WORK REQUEST - Your answer should be only the lines below from the one with "Alerta de Fraude Antecipada que você pode" to the one with "configurar para ser", repeated exactly, ends included.

Page-level text extractions -
━━━━━━━━

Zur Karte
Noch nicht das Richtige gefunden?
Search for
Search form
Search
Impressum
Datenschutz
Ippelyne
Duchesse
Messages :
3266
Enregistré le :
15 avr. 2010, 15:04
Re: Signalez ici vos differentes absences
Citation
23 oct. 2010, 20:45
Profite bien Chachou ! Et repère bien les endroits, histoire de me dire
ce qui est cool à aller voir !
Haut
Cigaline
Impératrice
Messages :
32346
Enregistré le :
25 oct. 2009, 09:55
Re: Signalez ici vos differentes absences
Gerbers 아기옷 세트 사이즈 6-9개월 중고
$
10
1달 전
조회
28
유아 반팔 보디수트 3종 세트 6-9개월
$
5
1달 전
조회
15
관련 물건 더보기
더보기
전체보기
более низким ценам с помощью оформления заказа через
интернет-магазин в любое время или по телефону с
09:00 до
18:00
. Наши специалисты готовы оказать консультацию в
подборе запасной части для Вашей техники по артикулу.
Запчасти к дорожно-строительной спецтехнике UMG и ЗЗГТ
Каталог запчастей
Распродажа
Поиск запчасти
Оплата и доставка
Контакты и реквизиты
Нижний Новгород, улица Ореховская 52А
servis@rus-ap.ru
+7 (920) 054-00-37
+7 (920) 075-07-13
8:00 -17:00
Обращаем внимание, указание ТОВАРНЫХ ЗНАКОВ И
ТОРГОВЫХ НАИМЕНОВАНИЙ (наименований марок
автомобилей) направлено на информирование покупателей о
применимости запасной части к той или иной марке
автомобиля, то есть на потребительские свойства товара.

━━━━━━━━

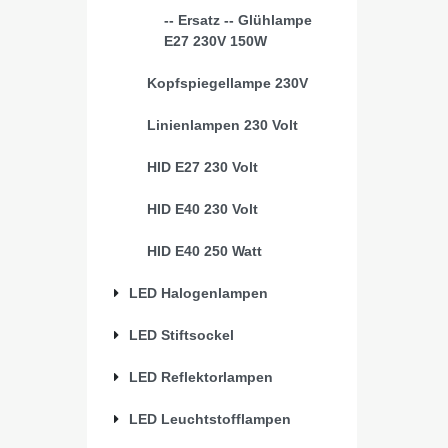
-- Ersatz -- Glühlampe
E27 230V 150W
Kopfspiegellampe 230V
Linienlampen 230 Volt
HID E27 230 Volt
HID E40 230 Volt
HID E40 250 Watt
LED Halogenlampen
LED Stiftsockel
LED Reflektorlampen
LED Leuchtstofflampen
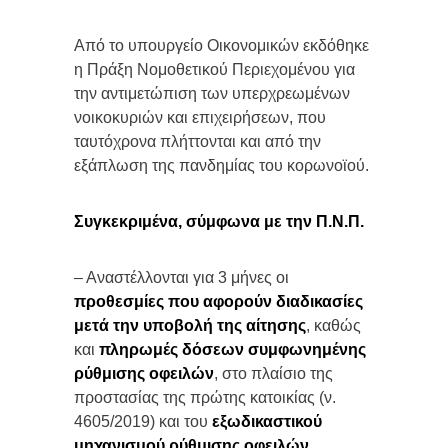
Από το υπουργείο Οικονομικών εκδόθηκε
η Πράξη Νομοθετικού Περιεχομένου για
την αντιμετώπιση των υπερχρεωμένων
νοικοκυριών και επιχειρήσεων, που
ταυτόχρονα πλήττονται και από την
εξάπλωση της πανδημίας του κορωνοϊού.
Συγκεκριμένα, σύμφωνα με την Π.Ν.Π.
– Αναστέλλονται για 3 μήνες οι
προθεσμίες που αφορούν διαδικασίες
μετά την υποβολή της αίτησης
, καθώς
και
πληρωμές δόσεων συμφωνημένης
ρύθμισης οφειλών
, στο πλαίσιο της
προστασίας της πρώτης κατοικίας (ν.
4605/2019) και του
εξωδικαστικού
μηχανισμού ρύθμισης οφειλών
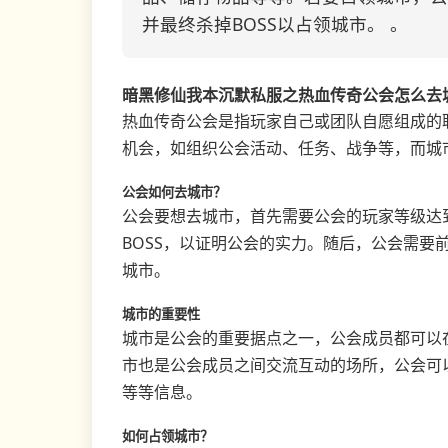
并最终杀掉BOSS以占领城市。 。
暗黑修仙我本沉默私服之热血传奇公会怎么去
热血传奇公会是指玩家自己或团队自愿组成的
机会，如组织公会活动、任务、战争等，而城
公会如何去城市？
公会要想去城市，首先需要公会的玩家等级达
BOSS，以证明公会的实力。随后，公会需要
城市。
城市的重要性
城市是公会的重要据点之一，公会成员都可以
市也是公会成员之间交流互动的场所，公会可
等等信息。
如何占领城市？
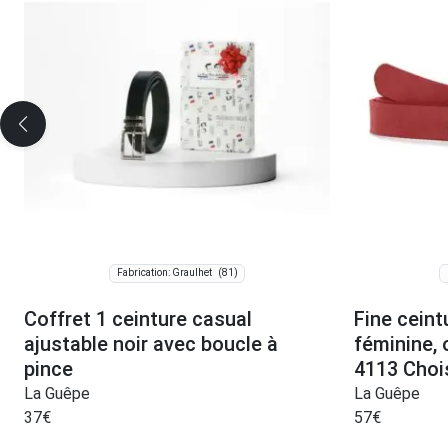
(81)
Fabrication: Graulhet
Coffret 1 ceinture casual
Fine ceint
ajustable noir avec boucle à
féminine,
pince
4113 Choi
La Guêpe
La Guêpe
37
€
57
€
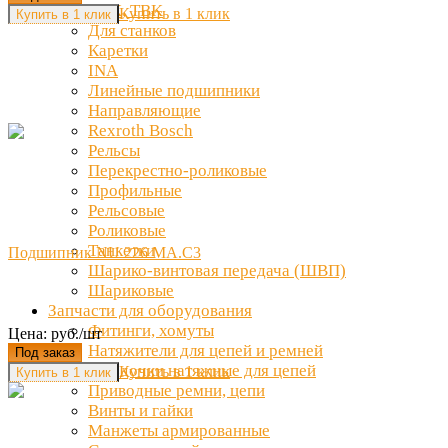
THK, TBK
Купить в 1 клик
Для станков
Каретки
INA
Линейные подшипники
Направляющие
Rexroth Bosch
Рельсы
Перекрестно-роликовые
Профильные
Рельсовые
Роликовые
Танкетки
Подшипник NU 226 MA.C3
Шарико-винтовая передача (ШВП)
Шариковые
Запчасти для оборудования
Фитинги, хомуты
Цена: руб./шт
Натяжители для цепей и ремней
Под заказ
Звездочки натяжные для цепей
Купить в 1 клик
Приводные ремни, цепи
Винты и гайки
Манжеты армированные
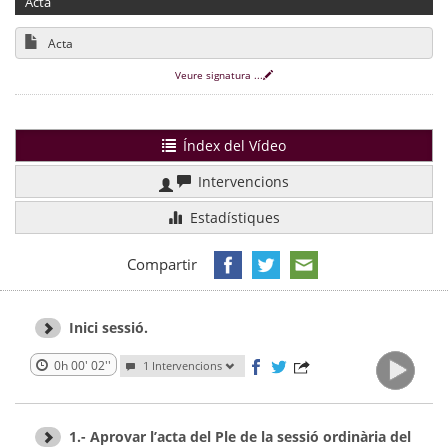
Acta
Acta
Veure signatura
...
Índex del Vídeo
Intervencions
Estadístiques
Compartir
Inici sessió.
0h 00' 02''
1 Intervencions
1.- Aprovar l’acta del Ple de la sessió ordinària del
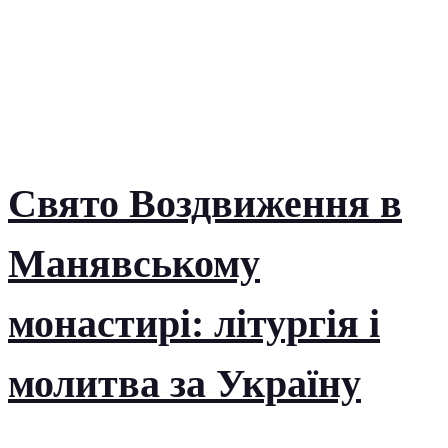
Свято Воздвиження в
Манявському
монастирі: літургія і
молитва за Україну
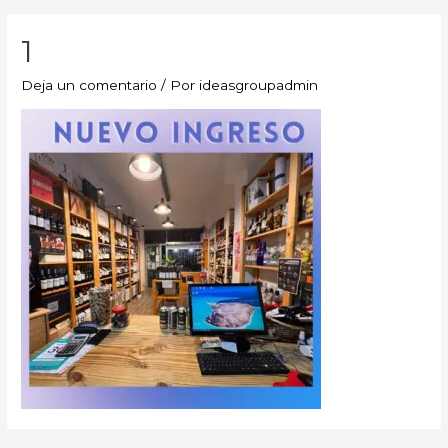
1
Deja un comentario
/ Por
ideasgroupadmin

━━━━━━━━

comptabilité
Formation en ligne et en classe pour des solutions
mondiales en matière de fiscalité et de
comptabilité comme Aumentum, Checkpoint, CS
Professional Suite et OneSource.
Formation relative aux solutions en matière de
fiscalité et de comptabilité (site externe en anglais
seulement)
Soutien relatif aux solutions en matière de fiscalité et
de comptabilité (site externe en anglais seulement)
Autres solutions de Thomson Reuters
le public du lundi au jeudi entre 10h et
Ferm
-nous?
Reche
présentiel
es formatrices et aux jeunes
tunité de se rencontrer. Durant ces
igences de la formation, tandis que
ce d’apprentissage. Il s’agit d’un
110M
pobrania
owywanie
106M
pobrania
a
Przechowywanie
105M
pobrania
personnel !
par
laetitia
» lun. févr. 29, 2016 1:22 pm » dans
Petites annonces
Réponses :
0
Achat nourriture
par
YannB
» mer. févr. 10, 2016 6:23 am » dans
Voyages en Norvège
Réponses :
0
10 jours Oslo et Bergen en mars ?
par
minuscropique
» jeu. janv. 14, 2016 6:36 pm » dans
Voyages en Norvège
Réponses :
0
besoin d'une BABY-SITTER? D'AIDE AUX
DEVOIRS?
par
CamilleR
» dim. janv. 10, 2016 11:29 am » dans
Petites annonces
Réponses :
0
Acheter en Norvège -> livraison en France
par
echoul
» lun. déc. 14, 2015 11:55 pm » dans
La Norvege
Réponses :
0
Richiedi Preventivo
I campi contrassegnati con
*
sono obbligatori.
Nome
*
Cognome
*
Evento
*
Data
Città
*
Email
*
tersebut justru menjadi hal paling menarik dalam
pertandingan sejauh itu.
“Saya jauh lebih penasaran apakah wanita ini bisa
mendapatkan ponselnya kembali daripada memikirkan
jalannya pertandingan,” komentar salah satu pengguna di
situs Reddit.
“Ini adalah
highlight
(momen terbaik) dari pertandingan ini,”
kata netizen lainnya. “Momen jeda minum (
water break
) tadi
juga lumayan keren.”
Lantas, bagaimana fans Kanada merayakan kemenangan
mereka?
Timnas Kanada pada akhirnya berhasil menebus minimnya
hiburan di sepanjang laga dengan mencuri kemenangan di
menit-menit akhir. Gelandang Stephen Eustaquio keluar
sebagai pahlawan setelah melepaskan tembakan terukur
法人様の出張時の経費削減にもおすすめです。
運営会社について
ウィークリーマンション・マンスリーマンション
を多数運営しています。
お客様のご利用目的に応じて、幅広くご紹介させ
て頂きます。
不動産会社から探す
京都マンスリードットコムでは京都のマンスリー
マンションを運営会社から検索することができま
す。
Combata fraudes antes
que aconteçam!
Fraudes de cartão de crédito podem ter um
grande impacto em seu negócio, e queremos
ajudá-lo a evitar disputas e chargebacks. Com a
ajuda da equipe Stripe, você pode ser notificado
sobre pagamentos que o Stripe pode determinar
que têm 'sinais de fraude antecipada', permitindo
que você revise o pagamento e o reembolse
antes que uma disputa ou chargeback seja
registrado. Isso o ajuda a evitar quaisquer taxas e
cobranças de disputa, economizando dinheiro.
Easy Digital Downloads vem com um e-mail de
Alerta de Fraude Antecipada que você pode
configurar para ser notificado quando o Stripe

━━━━━━━━

TASK RESPONSE -
Alerta de Fraude Antecipada que você pode
configurar para ser notificado quando o Stripe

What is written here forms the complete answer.